安心で安全な医療体制の確立を!(写真)厚生労働副大臣
衆議院議員(福岡十区)
西川京子先生

 わが国の医療は、保険証一枚でのフリーアクセスが確保された世界に誇る医療制度でありますが、現在長寿医療制度を巡る混乱のほか、医師不足、救急医療の疲弊など、さまざまな課題を抱えています。誇るべき国民皆保険を守るため、関係者と意見を重ねている毎日です。
 こうした状況で、今こそ「医療を国民皆で支え、守る」ことを、まさに国民の皆さまに認識していただく必要があります。先日、厚生労働省がまとめた「安心と希望の医療確保ビジョン」にあるように、医療提供側の整備はもちろんのことですが、患者・家族である国民の皆さまにも、意識改革の推進が重要となっているのです。また、医療を守るためには、厚生労働省が画一的に作定するのではなく、現場・地域のイニシアティブを第一にすべきと考えております。そのためには、医師の先生方の現場の声を切に受け止め、地域でのご活躍に反映できるように対応したく存じます。
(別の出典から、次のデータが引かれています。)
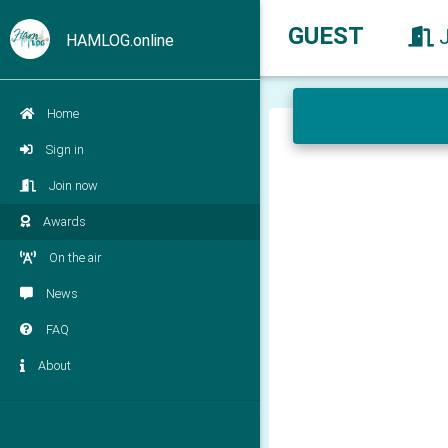
GUEST
HAMLOG.online
Home
Sign in
Join now
Awards
On the air
News
FAQ
About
 最後に、当面の課題である社会保障費に関して、「医療にもっと財政投入すべき」と何度も発言して参りました。これについては、先生方のご協力のもと、今後も粘り強く訴えていき、国民が安心できる医療体制を確立できるよう全力を尽くす所存でございます。

政府・国会動静
※社会保障費関係について直近の動きを掲載。
日付 内容
6月12日(木) 政府の社会保障国民会議は、中間骨子案を公表。社会保障の機能強化について取り組むこととし、「社会保障に対する財源配分を見直すべき」と強調。「負担については国民合意を形成した上」としているが、具体的な財源確保には言及していない。
政府の社会保障国民会議に出席した唐澤人委員長は、社会保障費の2200億円削減に対して強く撤回を主張。中間骨子案「将来の財源確保は大きな課題」に対して、「現在の財源確保が必要である」と強く批判し、社会保障費抑制を撤回するよう求めた。
6月17日(火) 政府の社会保障国民会議は、「骨太の方針2008」の素案をとりまとめた。医師不足、救急医療、少子化対策などの重要な課題に取り組むとし、社会保障費の抑制とは別枠で予算確保を検討する考えを示した。